The Deutsche Bank report states that global players have committed approximately $35 billion to the Indian solar sector, giving rise to the need to adjust the prediction for solar power in India upwards to 34 GW by 2020.
Solar CAPEX in India could well surpass coal by the fiscal year 2019 and capacity addition could overtake coal in the FY 2020, if not earlier. The report states, "This is on the back of strong commissioning (4.5 GW), even stronger pipeline, under construction (about 5.1 GW) and new projects (about 15 GW). Deutsche Bank predicts that renewables could account for a significant 20% of power capacities in India by then. The private sector interest is shifting to solar from coal and there are numerous opportunities for fund-raising, Yieldco structuring and M&A activity.

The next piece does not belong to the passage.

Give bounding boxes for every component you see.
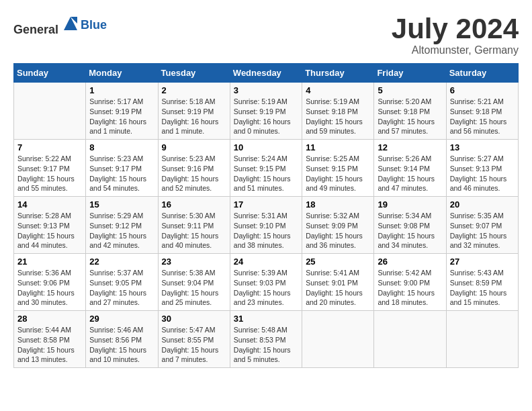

Generation peaks are between 9am and 6pm, hence solar power can possibly impact day power rates. This could in turn reduce coal requirement by about 8% by the end of 2020. Savings of $17 billion per annum could be made cutting back on imported coal according to the report.
Pressure on industries
Local IPPs in India have to factor in solar into their expansion plans. Renewable energy obligations have become strictly enforceable and the cost of coal power is set to increase. Only in June, the Indian supreme court sent a powerful message with its ruling dismissing a petition filed by Hindustan Zinc that challenged Rajasthan Electricity Regulatory Commissions (RERC) regulations mandating that certain consumers derive a portion of their energy from renewable sources. Hence industries in India cannot turn a blind eye to renewables any longer.
Renewable energy can reach 20% of capacity. Nevertheless Deutsche Bank sees hurdles in terms of transmission constraints and integration of diurnal power into the grid without peak load management capability. Solar in Rajasthan for one could face issues given the policy target if 25 GW solar versus the peak-demand of 11 GW.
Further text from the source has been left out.